At this point, we have enough Metricbeat knowledge to start exploring some actual configuration files. They are commented and you can use them as references to get additional information about different plugins and parameters or to learn more about Metricbeat.
Metricbeat Configuration Examples
Example 1
This example uses the system module to monitor your local server and send different metric sets. The Processors section includes a processor to drop unneeded beat metadata. The chosen output for this example is stdout.

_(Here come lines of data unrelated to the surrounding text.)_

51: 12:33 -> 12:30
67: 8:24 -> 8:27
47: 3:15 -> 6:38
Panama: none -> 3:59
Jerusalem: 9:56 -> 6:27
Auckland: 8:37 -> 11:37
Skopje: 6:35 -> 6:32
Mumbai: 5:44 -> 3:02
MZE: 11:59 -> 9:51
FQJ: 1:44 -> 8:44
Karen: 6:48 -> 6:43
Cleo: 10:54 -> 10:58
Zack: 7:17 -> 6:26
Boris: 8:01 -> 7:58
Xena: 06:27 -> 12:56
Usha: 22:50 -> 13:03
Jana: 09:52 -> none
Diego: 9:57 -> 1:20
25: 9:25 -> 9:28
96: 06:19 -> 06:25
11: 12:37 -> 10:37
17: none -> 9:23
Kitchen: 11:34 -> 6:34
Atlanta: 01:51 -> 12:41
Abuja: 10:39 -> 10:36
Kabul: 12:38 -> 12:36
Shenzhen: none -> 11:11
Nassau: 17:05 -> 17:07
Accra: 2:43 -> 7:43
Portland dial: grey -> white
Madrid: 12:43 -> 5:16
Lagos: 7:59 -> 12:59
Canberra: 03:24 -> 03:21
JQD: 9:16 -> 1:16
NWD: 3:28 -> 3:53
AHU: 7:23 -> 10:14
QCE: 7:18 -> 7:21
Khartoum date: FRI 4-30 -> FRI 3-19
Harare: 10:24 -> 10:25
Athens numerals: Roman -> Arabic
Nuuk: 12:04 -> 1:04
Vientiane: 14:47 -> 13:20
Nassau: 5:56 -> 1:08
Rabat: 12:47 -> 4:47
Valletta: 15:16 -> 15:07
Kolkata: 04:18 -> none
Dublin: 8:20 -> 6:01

#============================= Metricbeat Modules =============================
metricbeat.modules:
- module: system
metricsets:
- cpu # CPU usage
- load # CPU load averages
- memory # Memory usage
- network # Network IO
enabled: true
period: 10s
# ================================= Processors =================================
processors:
- drop_fields:
fields: ["agent", "ecs", "host"]
ignore_missing: true
#================================= Console Output =================================
output.console:
pretty: true
Example 2
This example uses the system module to monitor your local server and send different metric sets, forwarding the events to Coralogix’s Logstash server (output) with the secured connection option. The Processors section includes a processor to sample the events to send 50% of the data.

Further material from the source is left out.